Real change and growth happen in therapy when both these levels of awareness are addressed, namely:
(1) when we first of all respect our needs and feelings, face them directly, and see what they are telling us, rather than belittling or avoiding them; and
(2) when we can bring our larger awareness to bear on these personal issues, so that we can begin to see how what we are is always wider and deeper than all the problems we carry around.
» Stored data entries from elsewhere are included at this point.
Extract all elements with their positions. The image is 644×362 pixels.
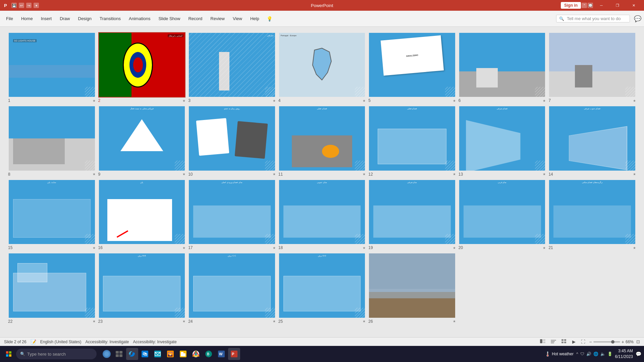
slide-item-5[interactable]: GRAU.ZERO 5 ★ [368,32,456,103]
slide-item-23[interactable]: برش B-B 23 ★ [98,253,186,323]
slide-item-14[interactable]: فضای جنوب شرقی 14 ★ [548,106,636,176]
slide-item-2[interactable]: آشنایی با پرتغال 2 ★ [98,32,186,103]
tab-slideshow[interactable]: Slide Show [155,15,183,22]
slide-item-25[interactable]: برش D-D 25 ★ [278,253,366,323]
slide-item-4[interactable]: Portugal - Europe 4 ★ [278,32,366,103]
slide-thumb-24[interactable]: برش C-C [188,253,276,318]
fit-slide-btn[interactable]: ⊡ [636,339,640,344]
slide-sorter-btn[interactable] [560,339,568,345]
slide-star-3[interactable]: ★ [273,99,276,103]
slide-item-19[interactable]: نمای شرقی 19 ★ [368,179,456,250]
quick-access-more[interactable]: ▾ [34,3,39,8]
slide-star-19[interactable]: ★ [453,246,456,250]
network-icon[interactable]: 🌐 [593,352,598,356]
slide-star-13[interactable]: ★ [543,172,546,176]
slide-star-10[interactable]: ★ [273,172,276,176]
restore-button[interactable]: ❐ [610,0,625,11]
tab-insert[interactable]: Insert [38,15,55,22]
taskbar-mail[interactable] [152,348,164,360]
slide-star-18[interactable]: ★ [363,246,366,250]
slide-item-13[interactable]: فضای شرقی 13 ★ [459,106,546,176]
tab-review[interactable]: Review [207,15,228,22]
taskbar-search[interactable]: 🔍 Type here to search [16,349,97,359]
zoom-in-btn[interactable]: + [622,339,624,345]
slide-item-22[interactable]: 22 ★ [8,253,96,323]
slide-item-20[interactable]: نمای غربی 20 ★ [459,179,546,250]
slide-item-8[interactable]: 8 ★ [8,106,96,176]
slide-star-15[interactable]: ★ [93,246,96,250]
slide-star-5[interactable]: ★ [453,99,456,103]
taskbar-photos[interactable]: 🌄 [164,348,176,360]
slide-item-16[interactable]: پلن 16 ★ [98,179,186,250]
tab-view[interactable]: View [229,15,246,22]
tab-home[interactable]: Home [18,15,36,22]
taskbar-cortana[interactable] [101,348,113,360]
zoom-thumb[interactable] [611,340,614,344]
slide-item-3[interactable]: جغرافی 3 ★ [188,32,276,103]
tab-draw[interactable]: Draw [56,15,73,22]
slide-thumb-6[interactable] [459,32,546,98]
defender-icon[interactable]: 🛡 [580,352,584,356]
slide-item-9[interactable]: فروکنی محلی به سمت فعال 9 ★ [98,106,186,176]
redo-button[interactable]: ↪ [26,3,32,8]
reading-view-btn[interactable]: ▶ [571,339,577,345]
slide-star-12[interactable]: ★ [453,172,456,176]
tab-design[interactable]: Design [75,15,95,22]
slide-thumb-23[interactable]: برش B-B [98,253,186,318]
slide-star-17[interactable]: ★ [273,246,276,250]
slide-thumb-4[interactable]: Portugal - Europe [278,32,366,98]
slide-thumb-26[interactable] [368,253,456,318]
slide-item-24[interactable]: برش C-C 24 ★ [188,253,276,323]
slide-thumb-8[interactable] [8,106,96,171]
slide-item-6[interactable]: 6 ★ [459,32,546,103]
feedback-btn[interactable]: 💬 [588,3,593,8]
slide-thumb-16[interactable]: پلن [98,179,186,245]
slide-thumb-15[interactable]: سایت پلن [8,179,96,245]
tab-record[interactable]: Record [185,15,206,22]
slide-thumb-13[interactable]: فضای شرقی [459,106,546,171]
sign-in-button[interactable]: Sign in [561,2,581,9]
slide-item-7[interactable]: 7 ★ [548,32,636,103]
slide-star-20[interactable]: ★ [543,246,546,250]
slide-thumb-5[interactable]: GRAU.ZERO [368,32,456,98]
ribbon-collapse-btn[interactable]: ⌃ [582,3,587,8]
slide-star-24[interactable]: ★ [273,319,276,323]
outline-view-btn[interactable] [549,339,557,345]
taskbar-powerpoint[interactable]: P [228,348,240,360]
slide-item-21[interactable]: برگزیده‌های فضای سکنی 21 ★ [548,179,636,250]
slide-thumb-1[interactable]: SG LIGHTS HOUSE [8,32,96,98]
undo-button[interactable]: ↩ [19,3,24,8]
tab-animations[interactable]: Animations [125,15,154,22]
ribbon-tell-me[interactable]: 🔍 Tell me what you want to do [556,15,630,22]
slide-thumb-22[interactable] [8,253,96,318]
slideshow-btn[interactable]: ⛶ [580,339,587,345]
slide-thumb-20[interactable]: نمای غربی [459,179,546,245]
taskbar-edge[interactable] [126,348,138,360]
accessibility-btn[interactable]: Accessibility: Investigate [85,340,129,344]
normal-view-btn[interactable] [539,339,547,345]
slide-star-16[interactable]: ★ [182,246,185,250]
slide-thumb-10[interactable]: روش زمان به حجم [188,106,276,171]
taskbar-store[interactable]: 🛍 [139,348,151,360]
slide-thumb-14[interactable]: فضای جنوب شرقی [548,106,636,171]
battery-icon[interactable]: 🔋 [607,352,612,356]
zoom-out-btn[interactable]: − [589,339,592,345]
slide-star-22[interactable]: ★ [93,319,96,323]
slide-star-23[interactable]: ★ [182,319,185,323]
weather-widget[interactable]: 🌡️ Hot weather [545,351,574,357]
slide-thumb-21[interactable]: برگزیده‌های فضای سکنی [548,179,636,245]
start-button[interactable] [3,348,15,360]
slide-item-26[interactable]: 26 ★ [368,253,456,323]
taskbar-explorer[interactable] [177,348,189,360]
taskbar-taskview[interactable] [113,348,125,360]
tab-file[interactable]: File [3,15,16,22]
slide-star-11[interactable]: ★ [363,172,366,176]
taskbar-chrome[interactable] [190,348,202,360]
slide-star-8[interactable]: ★ [93,172,96,176]
clock[interactable]: 3:45 AM 6/11/2023 [615,348,633,360]
notification-button[interactable]: 💬 [636,351,641,357]
volume-icon[interactable]: 🔈 [600,352,605,356]
speakers-icon[interactable]: 🔊 [586,352,591,356]
slide-thumb-17[interactable]: نمای فضای ورودی اصلی [188,179,276,245]
slide-star-2[interactable]: ★ [182,99,185,103]
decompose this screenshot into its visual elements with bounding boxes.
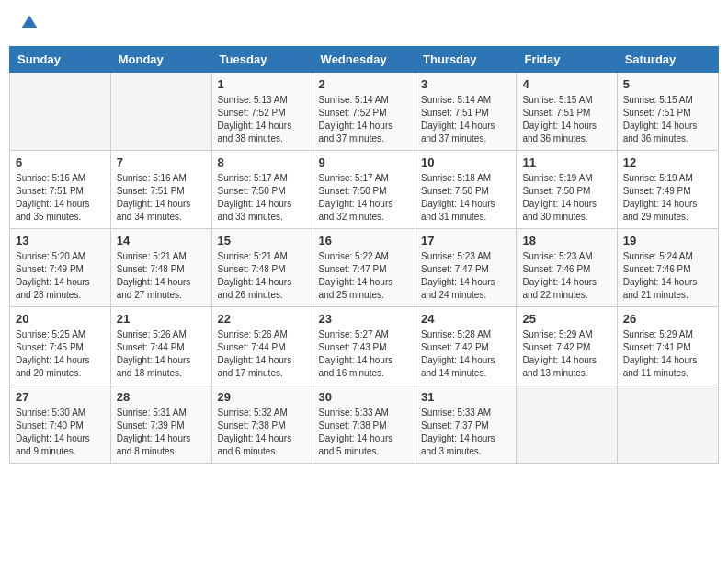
calendar-cell: 19Sunrise: 5:24 AM Sunset: 7:46 PM Dayli… bbox=[617, 229, 718, 307]
day-number: 18 bbox=[522, 234, 610, 247]
calendar-cell: 31Sunrise: 5:33 AM Sunset: 7:37 PM Dayli… bbox=[415, 385, 517, 464]
calendar-cell: 28Sunrise: 5:31 AM Sunset: 7:39 PM Dayli… bbox=[110, 385, 211, 464]
day-number: 7 bbox=[117, 155, 206, 169]
calendar-cell: 6Sunrise: 5:16 AM Sunset: 7:51 PM Daylig… bbox=[10, 151, 111, 229]
day-info: Sunrise: 5:15 AM Sunset: 7:51 PM Dayligh… bbox=[623, 94, 712, 145]
day-number: 2 bbox=[319, 77, 409, 91]
calendar-cell: 4Sunrise: 5:15 AM Sunset: 7:51 PM Daylig… bbox=[517, 73, 617, 151]
calendar-cell: 23Sunrise: 5:27 AM Sunset: 7:43 PM Dayli… bbox=[313, 307, 415, 385]
day-number: 28 bbox=[117, 390, 206, 404]
day-number: 22 bbox=[218, 312, 307, 326]
day-info: Sunrise: 5:15 AM Sunset: 7:51 PM Dayligh… bbox=[522, 94, 610, 145]
day-info: Sunrise: 5:26 AM Sunset: 7:44 PM Dayligh… bbox=[117, 328, 206, 380]
day-number: 27 bbox=[16, 390, 105, 404]
day-number: 5 bbox=[623, 77, 712, 91]
calendar-cell: 9Sunrise: 5:17 AM Sunset: 7:50 PM Daylig… bbox=[313, 151, 415, 229]
day-info: Sunrise: 5:17 AM Sunset: 7:50 PM Dayligh… bbox=[218, 172, 307, 224]
calendar-cell: 7Sunrise: 5:16 AM Sunset: 7:51 PM Daylig… bbox=[110, 151, 211, 229]
logo bbox=[18, 14, 39, 32]
calendar-cell: 1Sunrise: 5:13 AM Sunset: 7:52 PM Daylig… bbox=[211, 73, 313, 151]
day-info: Sunrise: 5:24 AM Sunset: 7:46 PM Dayligh… bbox=[623, 250, 712, 302]
day-info: Sunrise: 5:23 AM Sunset: 7:46 PM Dayligh… bbox=[522, 250, 610, 302]
day-number: 12 bbox=[623, 155, 712, 169]
day-number: 23 bbox=[319, 312, 409, 326]
calendar-cell: 29Sunrise: 5:32 AM Sunset: 7:38 PM Dayli… bbox=[211, 385, 313, 464]
day-info: Sunrise: 5:26 AM Sunset: 7:44 PM Dayligh… bbox=[218, 328, 307, 380]
day-number: 11 bbox=[522, 155, 610, 169]
day-number: 3 bbox=[421, 77, 510, 91]
page-header bbox=[9, 9, 719, 37]
day-number: 1 bbox=[218, 77, 307, 91]
day-info: Sunrise: 5:18 AM Sunset: 7:50 PM Dayligh… bbox=[421, 172, 510, 224]
day-info: Sunrise: 5:23 AM Sunset: 7:47 PM Dayligh… bbox=[421, 250, 510, 302]
day-info: Sunrise: 5:14 AM Sunset: 7:52 PM Dayligh… bbox=[319, 94, 409, 145]
day-number: 19 bbox=[623, 234, 712, 247]
calendar-table: SundayMondayTuesdayWednesdayThursdayFrid… bbox=[9, 46, 719, 464]
day-number: 17 bbox=[421, 234, 510, 247]
calendar-cell: 10Sunrise: 5:18 AM Sunset: 7:50 PM Dayli… bbox=[415, 151, 517, 229]
calendar-cell: 24Sunrise: 5:28 AM Sunset: 7:42 PM Dayli… bbox=[415, 307, 517, 385]
calendar-cell: 2Sunrise: 5:14 AM Sunset: 7:52 PM Daylig… bbox=[313, 73, 415, 151]
calendar-cell: 16Sunrise: 5:22 AM Sunset: 7:47 PM Dayli… bbox=[313, 229, 415, 307]
calendar-cell: 22Sunrise: 5:26 AM Sunset: 7:44 PM Dayli… bbox=[211, 307, 313, 385]
day-number: 20 bbox=[16, 312, 105, 326]
calendar-cell: 15Sunrise: 5:21 AM Sunset: 7:48 PM Dayli… bbox=[211, 229, 313, 307]
day-number: 8 bbox=[218, 155, 307, 169]
day-number: 25 bbox=[522, 312, 610, 326]
day-info: Sunrise: 5:16 AM Sunset: 7:51 PM Dayligh… bbox=[117, 172, 206, 224]
logo-icon bbox=[20, 14, 39, 32]
day-number: 9 bbox=[319, 155, 409, 169]
calendar-cell: 25Sunrise: 5:29 AM Sunset: 7:42 PM Dayli… bbox=[517, 307, 617, 385]
day-header-saturday: Saturday bbox=[617, 47, 718, 73]
day-number: 16 bbox=[319, 234, 409, 247]
day-info: Sunrise: 5:28 AM Sunset: 7:42 PM Dayligh… bbox=[421, 328, 510, 380]
day-info: Sunrise: 5:30 AM Sunset: 7:40 PM Dayligh… bbox=[16, 407, 105, 458]
day-info: Sunrise: 5:19 AM Sunset: 7:50 PM Dayligh… bbox=[522, 172, 610, 224]
calendar-cell bbox=[517, 385, 617, 464]
calendar-header-row: SundayMondayTuesdayWednesdayThursdayFrid… bbox=[10, 47, 719, 73]
calendar-cell: 14Sunrise: 5:21 AM Sunset: 7:48 PM Dayli… bbox=[110, 229, 211, 307]
calendar-week-row: 6Sunrise: 5:16 AM Sunset: 7:51 PM Daylig… bbox=[10, 151, 719, 229]
day-info: Sunrise: 5:17 AM Sunset: 7:50 PM Dayligh… bbox=[319, 172, 409, 224]
calendar-cell: 12Sunrise: 5:19 AM Sunset: 7:49 PM Dayli… bbox=[617, 151, 718, 229]
day-info: Sunrise: 5:31 AM Sunset: 7:39 PM Dayligh… bbox=[117, 407, 206, 458]
calendar-cell: 8Sunrise: 5:17 AM Sunset: 7:50 PM Daylig… bbox=[211, 151, 313, 229]
calendar-cell: 21Sunrise: 5:26 AM Sunset: 7:44 PM Dayli… bbox=[110, 307, 211, 385]
calendar-cell: 13Sunrise: 5:20 AM Sunset: 7:49 PM Dayli… bbox=[10, 229, 111, 307]
day-info: Sunrise: 5:21 AM Sunset: 7:48 PM Dayligh… bbox=[218, 250, 307, 302]
day-info: Sunrise: 5:32 AM Sunset: 7:38 PM Dayligh… bbox=[218, 407, 307, 458]
day-info: Sunrise: 5:20 AM Sunset: 7:49 PM Dayligh… bbox=[16, 250, 105, 302]
day-header-thursday: Thursday bbox=[415, 47, 517, 73]
calendar-cell bbox=[110, 73, 211, 151]
day-number: 30 bbox=[319, 390, 409, 404]
day-info: Sunrise: 5:13 AM Sunset: 7:52 PM Dayligh… bbox=[218, 94, 307, 145]
day-number: 15 bbox=[218, 234, 307, 247]
calendar-cell: 17Sunrise: 5:23 AM Sunset: 7:47 PM Dayli… bbox=[415, 229, 517, 307]
day-header-monday: Monday bbox=[110, 47, 211, 73]
day-header-friday: Friday bbox=[517, 47, 617, 73]
day-info: Sunrise: 5:29 AM Sunset: 7:42 PM Dayligh… bbox=[522, 328, 610, 380]
day-number: 6 bbox=[16, 155, 105, 169]
svg-marker-0 bbox=[22, 16, 38, 28]
day-number: 21 bbox=[117, 312, 206, 326]
calendar-cell bbox=[617, 385, 718, 464]
day-header-sunday: Sunday bbox=[10, 47, 111, 73]
day-header-tuesday: Tuesday bbox=[211, 47, 313, 73]
day-number: 24 bbox=[421, 312, 510, 326]
day-info: Sunrise: 5:27 AM Sunset: 7:43 PM Dayligh… bbox=[319, 328, 409, 380]
calendar-cell: 18Sunrise: 5:23 AM Sunset: 7:46 PM Dayli… bbox=[517, 229, 617, 307]
day-info: Sunrise: 5:21 AM Sunset: 7:48 PM Dayligh… bbox=[117, 250, 206, 302]
day-info: Sunrise: 5:25 AM Sunset: 7:45 PM Dayligh… bbox=[16, 328, 105, 380]
calendar-cell: 5Sunrise: 5:15 AM Sunset: 7:51 PM Daylig… bbox=[617, 73, 718, 151]
day-number: 29 bbox=[218, 390, 307, 404]
day-header-wednesday: Wednesday bbox=[313, 47, 415, 73]
calendar-cell: 30Sunrise: 5:33 AM Sunset: 7:38 PM Dayli… bbox=[313, 385, 415, 464]
calendar-cell: 11Sunrise: 5:19 AM Sunset: 7:50 PM Dayli… bbox=[517, 151, 617, 229]
day-info: Sunrise: 5:16 AM Sunset: 7:51 PM Dayligh… bbox=[16, 172, 105, 224]
calendar-cell: 20Sunrise: 5:25 AM Sunset: 7:45 PM Dayli… bbox=[10, 307, 111, 385]
calendar-week-row: 27Sunrise: 5:30 AM Sunset: 7:40 PM Dayli… bbox=[10, 385, 719, 464]
day-info: Sunrise: 5:19 AM Sunset: 7:49 PM Dayligh… bbox=[623, 172, 712, 224]
day-info: Sunrise: 5:22 AM Sunset: 7:47 PM Dayligh… bbox=[319, 250, 409, 302]
day-number: 10 bbox=[421, 155, 510, 169]
calendar-cell: 27Sunrise: 5:30 AM Sunset: 7:40 PM Dayli… bbox=[10, 385, 111, 464]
It is in being called on to span and connect these two halves of our nature – the personal and the more-than-personal – that the heart begins to stir and awaken.
... meditation provides a very direct, practical way to discover the larger awareness and aliveness in us and to learn to trust its natural direction toward well-being. ... It helps to cultivate a friendly attitude toward all the phenomena of the mind – so that the inner struggle and conflict of trying to get rid of neurotic patterns can be replaced by ... unconditional friendliness toward oneself. At the same time, it allows a person to tap into a larger awareness in which ordinary emotional entanglements are seen in a different perspective – as clouds in the sky, rather than as the whole sky itself. Meditation, then, provides a basic practice for awakening the heart – which includes both developing warmth and compassion toward all our fears, insecurities, and emotional entanglements, as well as discovering our basic oneness and goodness underneath them.
"If man fails to recognize his true nature, the true object of his love, the confusion is vast and irremediable. Bent on assuaging a passion for the All on an object too small to satisfy it, his efforts will be fruitless, a terrible waste." Teilhard de Chardin
John Welwood. “Toward a Psychology of Awakening. Buddhism, Psychotherapy, and the Path of Personal and Spiritual transformation.” Shambhala, 2002.